_Records to process_
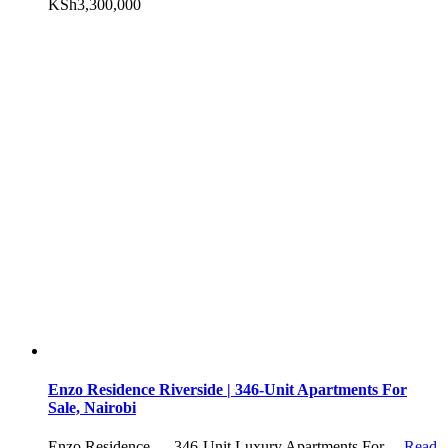
KSh3,300,000
Enzo Residence Riverside | 346-Unit Apartments For
Sale, Nairobi
Enzo Residence — 346-Unit Luxury Apartments For…
Read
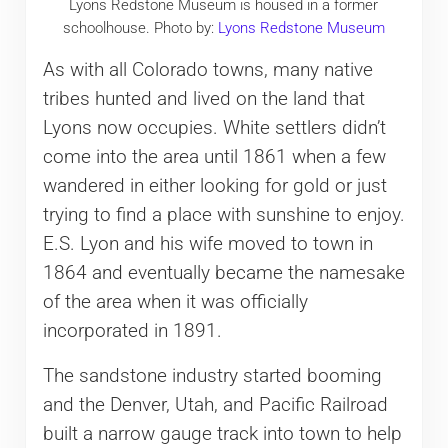
Lyons Redstone Museum is housed in a former
schoolhouse. Photo by:
Lyons Redstone Museum
As with all Colorado towns, many native
tribes hunted and lived on the land that
Lyons now occupies. White settlers didn’t
come into the area until 1861 when a few
wandered in either looking for gold or just
trying to find a place with sunshine to enjoy.
E.S. Lyon and his wife moved to town in
1864 and eventually became the namesake
of the area when it was officially
incorporated in 1891.
The sandstone industry started booming
and the Denver, Utah, and Pacific Railroad
built a narrow gauge track into town to help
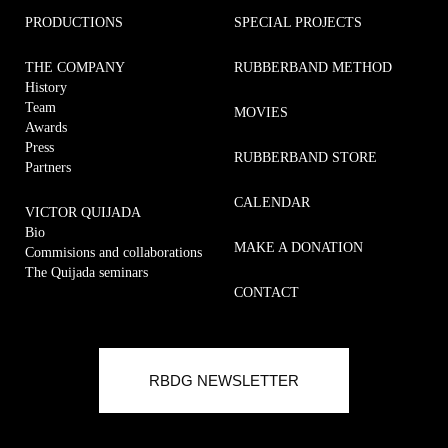
PRODUCTIONS
SPECIAL PROJECTS
THE COMPANY
RUBBERBAND METHOD
History
Team
MOVIES
Awards
Press
RUBBERBAND STORE
Partners
CALENDAR
VICTOR QUIJADA
Bio
MAKE A DONATION
Commisions and collaborations
The Quijada seminars
CONTACT
Commisions and collaborations
RUBBERBAND METHOD
RBDG NEWSLETTER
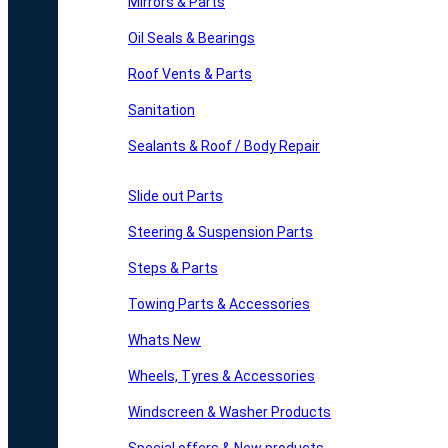
Mirrors & Parts
Oil Seals & Bearings
Roof Vents & Parts
Sanitation
Sealants & Roof / Body Repair
Slide out Parts
Steering & Suspension Parts
Steps & Parts
Towing Parts & Accessories
Whats New
Wheels, Tyres & Accessories
Windscreen & Washer Products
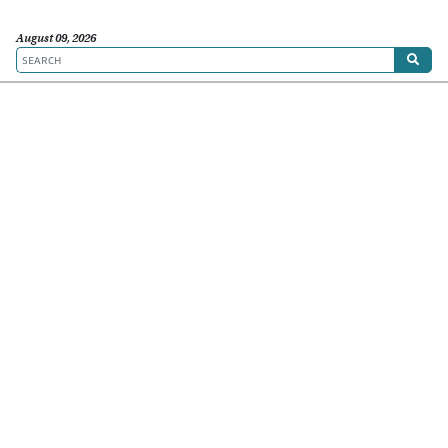
August 09, 2026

_Work to complete_
Print, exactly, each line above from the one with "The sandstone industry started booming" to the one with "Mirrors & Parts", end lines included. Leave pictures out of it.

_Response below_
The sandstone industry started booming
and the Denver, Utah, and Pacific Railroad
built a narrow gauge track into town to help
PRODUCTIONS
SPECIAL PROJECTS
THE COMPANY
RUBBERBAND METHOD
History
Team
MOVIES
Awards
Press
RUBBERBAND STORE
Partners
CALENDAR
VICTOR QUIJADA
Bio
MAKE A DONATION
Commisions and collaborations
The Quijada seminars
CONTACT
Commisions and collaborations
RUBBERBAND METHOD
RBDG NEWSLETTER
Mirrors & Parts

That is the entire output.